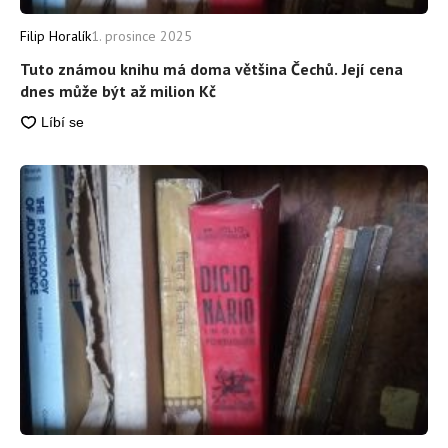
Filip Horalík
1. prosince 2025
Tuto známou knihu má doma většina Čechů. Její cena
dnes může být až milion Kč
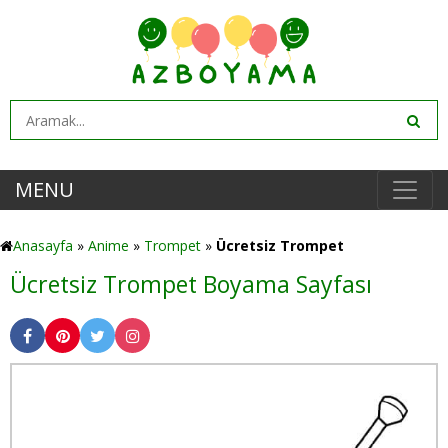
MENU
Anasayfa
»
Anime
»
Trompet
»
Ücretsiz Trompet
Ücretsiz Trompet Boyama Sayfası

──────

# [TASK PROMPT]
What is needed here is an exact copy of the lines from the line containing "Tuto známou knihu" through the end of the records, with every picture left out.

# [RESULT]
Tuto známou knihu má doma většina Čechů. Její cena
dnes může být až milion Kč
MENU
Anasayfa
»
Anime
»
Trompet
»
Ücretsiz Trompet
Ücretsiz Trompet Boyama Sayfası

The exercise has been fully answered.